Exercise goal ::
Beneath this instruction is a listing; print exactly the lines in it starting at the line that contains "العظام بحقوق عين شمس" and going through the line that contains "des pratiques".
[Opening Records section]
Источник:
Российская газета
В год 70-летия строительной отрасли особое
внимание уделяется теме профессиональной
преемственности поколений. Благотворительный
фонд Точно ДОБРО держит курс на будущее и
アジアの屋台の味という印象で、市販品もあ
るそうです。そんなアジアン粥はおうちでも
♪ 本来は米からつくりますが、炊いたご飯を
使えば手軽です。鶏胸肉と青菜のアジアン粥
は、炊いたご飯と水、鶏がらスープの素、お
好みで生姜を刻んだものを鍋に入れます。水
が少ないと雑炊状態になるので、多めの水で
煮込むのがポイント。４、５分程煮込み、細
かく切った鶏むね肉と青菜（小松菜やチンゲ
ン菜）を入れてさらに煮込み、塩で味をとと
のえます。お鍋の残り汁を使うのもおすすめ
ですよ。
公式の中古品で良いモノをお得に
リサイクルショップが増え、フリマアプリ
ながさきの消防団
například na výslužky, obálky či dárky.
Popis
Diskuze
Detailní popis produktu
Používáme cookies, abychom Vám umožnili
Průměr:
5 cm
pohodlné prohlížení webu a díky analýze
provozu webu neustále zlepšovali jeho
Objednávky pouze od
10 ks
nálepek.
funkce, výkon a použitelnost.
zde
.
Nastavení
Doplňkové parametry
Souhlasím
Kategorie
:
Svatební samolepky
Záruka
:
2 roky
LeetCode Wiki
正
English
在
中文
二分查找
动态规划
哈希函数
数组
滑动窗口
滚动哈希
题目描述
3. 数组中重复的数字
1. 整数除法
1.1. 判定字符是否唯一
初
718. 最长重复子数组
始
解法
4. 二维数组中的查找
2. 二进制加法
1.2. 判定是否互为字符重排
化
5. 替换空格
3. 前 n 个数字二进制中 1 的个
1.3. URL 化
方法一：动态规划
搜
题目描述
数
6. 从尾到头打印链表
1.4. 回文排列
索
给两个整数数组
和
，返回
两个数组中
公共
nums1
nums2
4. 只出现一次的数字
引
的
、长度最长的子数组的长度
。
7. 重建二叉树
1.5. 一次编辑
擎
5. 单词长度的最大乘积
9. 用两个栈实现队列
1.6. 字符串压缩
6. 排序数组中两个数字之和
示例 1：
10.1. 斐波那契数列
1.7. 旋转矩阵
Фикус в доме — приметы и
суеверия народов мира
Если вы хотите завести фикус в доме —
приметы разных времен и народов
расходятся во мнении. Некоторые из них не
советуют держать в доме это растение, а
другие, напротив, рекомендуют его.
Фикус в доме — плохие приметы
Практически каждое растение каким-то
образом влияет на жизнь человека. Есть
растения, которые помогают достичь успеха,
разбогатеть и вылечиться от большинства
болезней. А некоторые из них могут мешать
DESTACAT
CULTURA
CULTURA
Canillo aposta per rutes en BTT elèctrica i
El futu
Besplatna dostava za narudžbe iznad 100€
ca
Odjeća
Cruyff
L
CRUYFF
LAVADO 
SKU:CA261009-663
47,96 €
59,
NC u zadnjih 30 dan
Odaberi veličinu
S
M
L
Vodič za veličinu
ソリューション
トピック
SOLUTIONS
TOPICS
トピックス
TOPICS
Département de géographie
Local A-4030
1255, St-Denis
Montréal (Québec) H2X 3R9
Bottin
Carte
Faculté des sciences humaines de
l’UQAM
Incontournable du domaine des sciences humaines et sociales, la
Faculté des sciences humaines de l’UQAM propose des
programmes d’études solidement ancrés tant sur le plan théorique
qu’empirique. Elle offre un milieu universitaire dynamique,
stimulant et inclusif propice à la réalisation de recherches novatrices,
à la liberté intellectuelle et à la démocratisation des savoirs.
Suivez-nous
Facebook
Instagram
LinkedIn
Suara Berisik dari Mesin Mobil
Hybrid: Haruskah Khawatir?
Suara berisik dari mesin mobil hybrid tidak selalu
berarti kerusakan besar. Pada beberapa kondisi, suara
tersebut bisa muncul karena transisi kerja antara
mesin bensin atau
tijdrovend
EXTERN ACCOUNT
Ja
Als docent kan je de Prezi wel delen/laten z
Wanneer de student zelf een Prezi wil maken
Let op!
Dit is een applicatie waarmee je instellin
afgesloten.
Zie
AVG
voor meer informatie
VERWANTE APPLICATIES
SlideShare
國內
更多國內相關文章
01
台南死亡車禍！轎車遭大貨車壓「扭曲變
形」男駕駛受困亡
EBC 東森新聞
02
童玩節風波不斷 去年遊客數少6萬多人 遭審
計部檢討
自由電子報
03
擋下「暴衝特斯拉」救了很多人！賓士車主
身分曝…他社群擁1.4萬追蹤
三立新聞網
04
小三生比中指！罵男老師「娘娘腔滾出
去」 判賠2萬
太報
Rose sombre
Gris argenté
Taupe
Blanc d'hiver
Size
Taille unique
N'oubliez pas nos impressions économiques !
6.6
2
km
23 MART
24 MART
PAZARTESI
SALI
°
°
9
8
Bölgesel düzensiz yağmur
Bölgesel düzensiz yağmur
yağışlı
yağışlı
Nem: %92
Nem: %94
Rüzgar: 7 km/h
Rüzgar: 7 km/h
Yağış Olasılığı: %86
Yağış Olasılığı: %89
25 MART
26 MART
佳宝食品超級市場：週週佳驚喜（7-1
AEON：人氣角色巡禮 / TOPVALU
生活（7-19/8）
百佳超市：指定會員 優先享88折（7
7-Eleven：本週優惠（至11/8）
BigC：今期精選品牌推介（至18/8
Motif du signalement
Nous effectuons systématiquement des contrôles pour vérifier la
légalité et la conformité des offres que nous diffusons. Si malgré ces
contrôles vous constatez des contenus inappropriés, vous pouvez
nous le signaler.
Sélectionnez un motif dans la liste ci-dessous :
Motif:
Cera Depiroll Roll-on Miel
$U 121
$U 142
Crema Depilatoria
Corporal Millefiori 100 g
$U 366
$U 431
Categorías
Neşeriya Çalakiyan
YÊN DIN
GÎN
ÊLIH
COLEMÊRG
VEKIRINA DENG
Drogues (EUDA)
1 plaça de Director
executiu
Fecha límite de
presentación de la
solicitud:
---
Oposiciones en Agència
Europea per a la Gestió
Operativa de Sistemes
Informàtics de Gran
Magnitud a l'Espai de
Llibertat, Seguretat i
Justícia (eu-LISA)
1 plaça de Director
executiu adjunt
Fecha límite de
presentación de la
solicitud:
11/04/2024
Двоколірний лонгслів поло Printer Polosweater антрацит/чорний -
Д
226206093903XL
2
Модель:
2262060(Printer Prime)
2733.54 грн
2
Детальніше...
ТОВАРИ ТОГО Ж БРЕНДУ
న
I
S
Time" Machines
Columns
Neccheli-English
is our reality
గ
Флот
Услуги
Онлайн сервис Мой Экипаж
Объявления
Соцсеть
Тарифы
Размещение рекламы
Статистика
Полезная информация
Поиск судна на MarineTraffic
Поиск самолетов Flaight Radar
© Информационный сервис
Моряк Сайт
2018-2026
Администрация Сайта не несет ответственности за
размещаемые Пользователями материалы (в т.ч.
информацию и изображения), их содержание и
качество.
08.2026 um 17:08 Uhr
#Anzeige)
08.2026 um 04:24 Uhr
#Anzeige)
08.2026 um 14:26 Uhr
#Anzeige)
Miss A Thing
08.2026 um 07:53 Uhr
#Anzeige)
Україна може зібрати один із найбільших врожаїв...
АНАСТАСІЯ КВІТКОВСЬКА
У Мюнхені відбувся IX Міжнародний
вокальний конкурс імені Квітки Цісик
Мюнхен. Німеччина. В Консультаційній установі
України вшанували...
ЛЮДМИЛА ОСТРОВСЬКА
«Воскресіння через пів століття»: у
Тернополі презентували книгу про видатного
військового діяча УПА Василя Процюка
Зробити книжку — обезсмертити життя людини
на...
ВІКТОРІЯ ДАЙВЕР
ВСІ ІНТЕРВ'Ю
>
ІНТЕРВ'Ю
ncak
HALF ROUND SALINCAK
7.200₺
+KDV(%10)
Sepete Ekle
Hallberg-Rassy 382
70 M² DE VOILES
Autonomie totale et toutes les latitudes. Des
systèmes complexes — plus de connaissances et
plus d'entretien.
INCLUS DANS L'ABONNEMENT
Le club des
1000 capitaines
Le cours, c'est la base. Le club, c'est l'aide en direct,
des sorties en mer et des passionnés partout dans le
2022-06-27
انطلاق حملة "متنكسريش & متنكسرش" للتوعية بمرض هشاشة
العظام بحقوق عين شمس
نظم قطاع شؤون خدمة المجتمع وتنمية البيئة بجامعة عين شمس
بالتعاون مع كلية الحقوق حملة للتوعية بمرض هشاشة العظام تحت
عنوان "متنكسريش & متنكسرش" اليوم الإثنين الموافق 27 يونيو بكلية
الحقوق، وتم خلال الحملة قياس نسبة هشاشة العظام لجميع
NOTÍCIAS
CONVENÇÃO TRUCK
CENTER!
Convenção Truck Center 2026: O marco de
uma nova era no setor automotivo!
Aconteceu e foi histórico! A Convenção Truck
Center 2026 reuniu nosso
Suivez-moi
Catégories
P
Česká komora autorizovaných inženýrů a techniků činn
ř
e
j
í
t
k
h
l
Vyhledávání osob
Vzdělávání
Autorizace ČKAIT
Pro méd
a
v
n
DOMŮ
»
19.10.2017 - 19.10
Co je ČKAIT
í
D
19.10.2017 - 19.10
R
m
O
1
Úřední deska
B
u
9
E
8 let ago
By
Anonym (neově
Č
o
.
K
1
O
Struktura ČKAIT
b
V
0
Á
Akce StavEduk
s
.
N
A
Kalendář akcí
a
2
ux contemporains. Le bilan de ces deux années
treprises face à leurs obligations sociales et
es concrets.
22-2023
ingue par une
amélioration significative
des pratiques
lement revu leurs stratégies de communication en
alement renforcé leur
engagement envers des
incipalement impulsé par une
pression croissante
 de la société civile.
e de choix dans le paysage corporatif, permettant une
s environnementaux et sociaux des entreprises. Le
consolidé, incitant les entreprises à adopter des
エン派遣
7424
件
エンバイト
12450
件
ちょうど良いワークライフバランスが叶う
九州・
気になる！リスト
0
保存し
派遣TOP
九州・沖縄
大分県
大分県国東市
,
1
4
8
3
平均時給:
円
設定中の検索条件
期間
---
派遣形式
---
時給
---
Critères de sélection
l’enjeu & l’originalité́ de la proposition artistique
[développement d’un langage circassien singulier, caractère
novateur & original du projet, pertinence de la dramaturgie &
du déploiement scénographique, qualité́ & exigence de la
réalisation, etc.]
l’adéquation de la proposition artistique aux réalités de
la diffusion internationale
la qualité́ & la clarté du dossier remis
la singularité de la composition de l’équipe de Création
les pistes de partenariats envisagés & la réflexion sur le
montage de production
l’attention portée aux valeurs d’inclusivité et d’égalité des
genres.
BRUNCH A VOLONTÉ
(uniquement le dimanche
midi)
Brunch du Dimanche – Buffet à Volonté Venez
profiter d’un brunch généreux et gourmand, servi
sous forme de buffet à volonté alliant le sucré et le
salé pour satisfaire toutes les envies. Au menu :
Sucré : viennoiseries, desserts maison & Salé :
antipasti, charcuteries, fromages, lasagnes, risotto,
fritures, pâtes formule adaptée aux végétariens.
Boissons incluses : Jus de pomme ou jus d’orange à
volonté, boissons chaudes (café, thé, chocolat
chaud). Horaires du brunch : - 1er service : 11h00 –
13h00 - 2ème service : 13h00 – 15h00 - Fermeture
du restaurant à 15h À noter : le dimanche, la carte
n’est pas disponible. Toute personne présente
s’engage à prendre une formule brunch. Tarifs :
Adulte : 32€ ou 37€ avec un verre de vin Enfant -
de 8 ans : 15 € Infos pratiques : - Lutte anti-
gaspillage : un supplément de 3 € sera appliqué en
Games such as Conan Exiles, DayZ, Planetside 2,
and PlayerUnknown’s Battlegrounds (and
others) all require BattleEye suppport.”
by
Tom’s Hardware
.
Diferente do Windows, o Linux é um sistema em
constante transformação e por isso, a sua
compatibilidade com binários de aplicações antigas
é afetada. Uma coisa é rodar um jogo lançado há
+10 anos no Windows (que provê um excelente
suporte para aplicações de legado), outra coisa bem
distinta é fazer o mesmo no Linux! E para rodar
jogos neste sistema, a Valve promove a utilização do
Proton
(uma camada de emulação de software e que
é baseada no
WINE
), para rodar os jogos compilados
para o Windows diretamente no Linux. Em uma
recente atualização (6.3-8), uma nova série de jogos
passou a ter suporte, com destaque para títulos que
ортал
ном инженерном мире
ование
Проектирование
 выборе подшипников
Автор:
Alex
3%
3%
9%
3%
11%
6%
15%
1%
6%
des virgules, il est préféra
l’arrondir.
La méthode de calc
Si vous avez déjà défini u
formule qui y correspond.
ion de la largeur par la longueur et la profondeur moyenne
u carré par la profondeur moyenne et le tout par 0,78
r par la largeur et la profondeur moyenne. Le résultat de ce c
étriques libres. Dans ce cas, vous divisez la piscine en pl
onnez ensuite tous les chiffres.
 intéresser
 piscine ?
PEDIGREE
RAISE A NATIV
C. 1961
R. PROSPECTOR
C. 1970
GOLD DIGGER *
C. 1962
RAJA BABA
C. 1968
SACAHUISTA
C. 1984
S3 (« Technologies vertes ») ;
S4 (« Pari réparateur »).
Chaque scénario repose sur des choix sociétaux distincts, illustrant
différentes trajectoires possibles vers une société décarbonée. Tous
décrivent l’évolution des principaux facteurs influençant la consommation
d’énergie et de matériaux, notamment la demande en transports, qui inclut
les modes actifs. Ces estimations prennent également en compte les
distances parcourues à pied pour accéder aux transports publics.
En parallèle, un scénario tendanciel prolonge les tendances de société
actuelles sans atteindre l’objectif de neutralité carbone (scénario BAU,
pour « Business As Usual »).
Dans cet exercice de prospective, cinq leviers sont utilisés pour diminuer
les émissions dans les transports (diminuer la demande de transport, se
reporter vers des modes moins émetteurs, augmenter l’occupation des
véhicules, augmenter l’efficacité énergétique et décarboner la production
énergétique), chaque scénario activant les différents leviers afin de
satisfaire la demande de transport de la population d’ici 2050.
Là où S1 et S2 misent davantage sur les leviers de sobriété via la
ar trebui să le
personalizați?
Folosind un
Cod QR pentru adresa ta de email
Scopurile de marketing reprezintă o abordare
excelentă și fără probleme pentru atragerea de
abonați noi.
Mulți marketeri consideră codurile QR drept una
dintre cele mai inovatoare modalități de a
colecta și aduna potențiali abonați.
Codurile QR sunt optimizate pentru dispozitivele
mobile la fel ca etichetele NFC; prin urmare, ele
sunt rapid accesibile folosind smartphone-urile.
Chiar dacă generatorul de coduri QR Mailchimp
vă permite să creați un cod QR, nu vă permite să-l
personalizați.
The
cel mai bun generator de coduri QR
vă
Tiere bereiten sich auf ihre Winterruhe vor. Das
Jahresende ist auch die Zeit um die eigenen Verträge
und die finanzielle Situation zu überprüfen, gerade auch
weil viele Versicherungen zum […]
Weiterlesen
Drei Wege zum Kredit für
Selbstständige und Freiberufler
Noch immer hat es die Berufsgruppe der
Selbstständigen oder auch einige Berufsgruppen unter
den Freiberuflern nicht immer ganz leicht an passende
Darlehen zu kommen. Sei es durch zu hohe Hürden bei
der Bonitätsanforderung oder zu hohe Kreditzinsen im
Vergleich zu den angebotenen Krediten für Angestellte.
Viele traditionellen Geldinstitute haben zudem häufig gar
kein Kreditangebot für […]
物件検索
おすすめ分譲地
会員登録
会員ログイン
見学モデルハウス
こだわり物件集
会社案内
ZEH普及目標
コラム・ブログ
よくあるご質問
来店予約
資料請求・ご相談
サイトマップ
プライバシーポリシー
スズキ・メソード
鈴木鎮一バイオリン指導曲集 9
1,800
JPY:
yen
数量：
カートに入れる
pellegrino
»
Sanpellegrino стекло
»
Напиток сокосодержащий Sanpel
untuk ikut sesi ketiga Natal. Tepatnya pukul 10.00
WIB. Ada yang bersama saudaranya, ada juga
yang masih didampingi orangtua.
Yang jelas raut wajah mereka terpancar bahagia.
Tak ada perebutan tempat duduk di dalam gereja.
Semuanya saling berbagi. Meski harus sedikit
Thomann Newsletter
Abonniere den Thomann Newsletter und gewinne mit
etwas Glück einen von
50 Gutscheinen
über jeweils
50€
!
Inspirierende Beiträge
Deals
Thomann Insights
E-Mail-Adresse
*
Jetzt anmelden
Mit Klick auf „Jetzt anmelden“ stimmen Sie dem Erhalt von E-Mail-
[Closing Records section]
Written response ::
العظام بحقوق عين شمس
نظم قطاع شؤون خدمة المجتمع وتنمية البيئة بجامعة عين شمس
بالتعاون مع كلية الحقوق حملة للتوعية بمرض هشاشة العظام تحت
عنوان "متنكسريش & متنكسرش" اليوم الإثنين الموافق 27 يونيو بكلية
الحقوق، وتم خلال الحملة قياس نسبة هشاشة العظام لجميع
NOTÍCIAS
CONVENÇÃO TRUCK
CENTER!
Convenção Truck Center 2026: O marco de
uma nova era no setor automotivo!
Aconteceu e foi histórico! A Convenção Truck
Center 2026 reuniu nosso
Suivez-moi
Catégories
P
Česká komora autorizovaných inženýrů a techniků činn
ř
e
j
í
t
k
h
l
Vyhledávání osob
Vzdělávání
Autorizace ČKAIT
Pro méd
a
v
n
DOMŮ
»
19.10.2017 - 19.10
Co je ČKAIT
í
D
19.10.2017 - 19.10
R
m
O
1
Úřední deska
B
u
9
E
8 let ago
By
Anonym (neově
Č
o
.
K
1
O
Struktura ČKAIT
b
V
0
Á
Akce StavEduk
s
.
N
A
Kalendář akcí
a
2
ux contemporains. Le bilan de ces deux années
treprises face à leurs obligations sociales et
es concrets.
22-2023
ingue par une
amélioration significative
des pratiques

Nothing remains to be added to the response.